Our seaside home in Sechelt was our primary residence for the last fifteen years. So many times I felt that I had moved there to be healed by the continuous wash of the sea. It was exactly what I needed without ever having known beforehand that I needed it.
During that time we also had many different Vancouver apartments. Some we rented, some we owned, some were in the West End, some were in Yaletown, and one was in Crosstown. One was on the 25th floor, another on the 20th and the last one in Yaletown was on the 11th.
In looking back at all these dwellings, and now, living here in the Olympic Village, I am struck by how my/our behaviour and lifestyle adapted and changed in reaction to the architectural geography imposed by each living space.
We now live on the 5th floor, but because the garden courtyard is on the roof of the third floor, we are only two floors above a lovely green space that includes a splashing water feature.
As well, for the very first time (!) we have an apartment with a large deck (150 sq ft) and in the week that we have lived here, I am sure we have spent more time on this deck than all the combined time on the little postage stamp patios we had before.

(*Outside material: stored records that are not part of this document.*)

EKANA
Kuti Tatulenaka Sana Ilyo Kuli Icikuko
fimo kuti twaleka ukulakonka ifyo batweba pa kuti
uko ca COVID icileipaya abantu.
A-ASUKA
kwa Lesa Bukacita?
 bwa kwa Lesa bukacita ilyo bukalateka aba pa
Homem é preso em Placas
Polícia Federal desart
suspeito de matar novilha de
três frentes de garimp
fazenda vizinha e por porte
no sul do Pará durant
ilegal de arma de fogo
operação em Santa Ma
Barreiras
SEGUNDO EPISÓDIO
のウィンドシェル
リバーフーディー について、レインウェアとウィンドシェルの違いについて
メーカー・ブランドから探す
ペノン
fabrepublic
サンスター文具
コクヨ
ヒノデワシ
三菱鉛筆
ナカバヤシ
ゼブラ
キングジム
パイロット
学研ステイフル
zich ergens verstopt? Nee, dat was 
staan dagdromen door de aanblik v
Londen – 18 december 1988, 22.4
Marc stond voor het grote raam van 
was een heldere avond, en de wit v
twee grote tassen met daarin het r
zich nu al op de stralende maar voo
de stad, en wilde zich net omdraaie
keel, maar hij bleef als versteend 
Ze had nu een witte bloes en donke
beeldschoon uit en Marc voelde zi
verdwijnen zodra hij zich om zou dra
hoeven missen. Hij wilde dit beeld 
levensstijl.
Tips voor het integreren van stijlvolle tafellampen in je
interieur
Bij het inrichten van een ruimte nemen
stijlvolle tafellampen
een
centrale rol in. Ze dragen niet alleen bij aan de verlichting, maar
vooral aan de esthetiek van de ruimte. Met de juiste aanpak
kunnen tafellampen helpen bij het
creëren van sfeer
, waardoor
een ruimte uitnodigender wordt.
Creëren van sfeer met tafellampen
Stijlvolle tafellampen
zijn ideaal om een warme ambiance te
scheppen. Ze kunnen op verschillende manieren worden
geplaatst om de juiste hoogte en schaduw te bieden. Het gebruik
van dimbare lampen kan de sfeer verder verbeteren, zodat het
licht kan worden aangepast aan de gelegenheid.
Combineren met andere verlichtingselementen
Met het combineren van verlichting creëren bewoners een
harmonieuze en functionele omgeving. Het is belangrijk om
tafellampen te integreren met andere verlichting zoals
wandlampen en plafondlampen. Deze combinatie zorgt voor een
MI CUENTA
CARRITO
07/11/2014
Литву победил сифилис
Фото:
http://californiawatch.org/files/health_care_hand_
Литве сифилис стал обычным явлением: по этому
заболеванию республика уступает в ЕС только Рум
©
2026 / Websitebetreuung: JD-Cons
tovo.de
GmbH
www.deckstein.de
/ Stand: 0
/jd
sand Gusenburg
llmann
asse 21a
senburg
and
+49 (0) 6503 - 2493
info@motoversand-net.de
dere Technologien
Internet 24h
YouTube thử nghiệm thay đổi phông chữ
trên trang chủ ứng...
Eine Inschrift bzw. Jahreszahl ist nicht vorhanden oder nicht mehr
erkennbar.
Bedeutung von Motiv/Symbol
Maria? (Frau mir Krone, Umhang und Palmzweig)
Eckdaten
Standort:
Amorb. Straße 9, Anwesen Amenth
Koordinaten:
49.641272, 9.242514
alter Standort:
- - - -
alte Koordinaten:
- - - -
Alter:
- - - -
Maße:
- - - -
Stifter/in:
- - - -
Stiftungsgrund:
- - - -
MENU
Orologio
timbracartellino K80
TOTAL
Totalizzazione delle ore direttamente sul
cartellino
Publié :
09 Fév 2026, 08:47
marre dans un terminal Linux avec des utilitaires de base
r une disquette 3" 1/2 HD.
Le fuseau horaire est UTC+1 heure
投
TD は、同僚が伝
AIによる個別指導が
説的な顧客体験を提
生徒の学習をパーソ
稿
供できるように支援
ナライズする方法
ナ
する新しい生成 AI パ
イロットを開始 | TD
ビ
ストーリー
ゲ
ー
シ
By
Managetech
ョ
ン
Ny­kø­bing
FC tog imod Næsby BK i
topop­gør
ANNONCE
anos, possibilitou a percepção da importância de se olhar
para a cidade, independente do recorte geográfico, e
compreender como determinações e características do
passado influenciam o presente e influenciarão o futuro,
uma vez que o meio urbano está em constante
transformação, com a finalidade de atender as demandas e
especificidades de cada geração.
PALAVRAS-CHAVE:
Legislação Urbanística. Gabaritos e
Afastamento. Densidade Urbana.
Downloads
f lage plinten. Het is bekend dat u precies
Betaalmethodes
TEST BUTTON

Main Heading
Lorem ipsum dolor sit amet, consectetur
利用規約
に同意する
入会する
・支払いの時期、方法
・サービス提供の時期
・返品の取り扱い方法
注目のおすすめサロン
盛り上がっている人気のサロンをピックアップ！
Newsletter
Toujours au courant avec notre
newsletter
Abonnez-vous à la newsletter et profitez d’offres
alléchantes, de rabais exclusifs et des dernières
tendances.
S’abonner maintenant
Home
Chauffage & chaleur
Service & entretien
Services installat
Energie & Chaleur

This puts me closer to some trees and nature. This makes me smile.
Our bike storage is more accessible. No longer do I have to go through four doors and two gates to get my bike. This makes it much easier to become more of an urban cyclist. This too, makes me smile.
Last night we cycled up to the Park Theatre to watch Blue Jasmine (Cate Blanchett is amazing!). We hustled straight up the Ontario bike route that passes by our apartment’s front lobby, hung a right on 18th and pedalled through a green tunnel of maples reaching over the road.
After the movie it was a downhill cruise. The sky bled pink and gold in a West Coast 9 pm dusk. I stood up on my pedals and swooped down Ontario Street. The tires made that squechy sound as the rubber ran on the roadway.
I remembered pedalling down Cherry Street when I was a kid, feeling that same freedom, that same lightness, as I barrelled down the final hill toward home.
Home, I’ve discovered, is wherever I make it. Each place I’ve lived has had things that worked great, and some things that, well… not quite so much.
Each time, my job is to minimize the defects while maximizing the advantages. But mostly? It is to practise gratitude that I have a home. Period.
Gratitude is the secret ingredient that morphs every house into a home.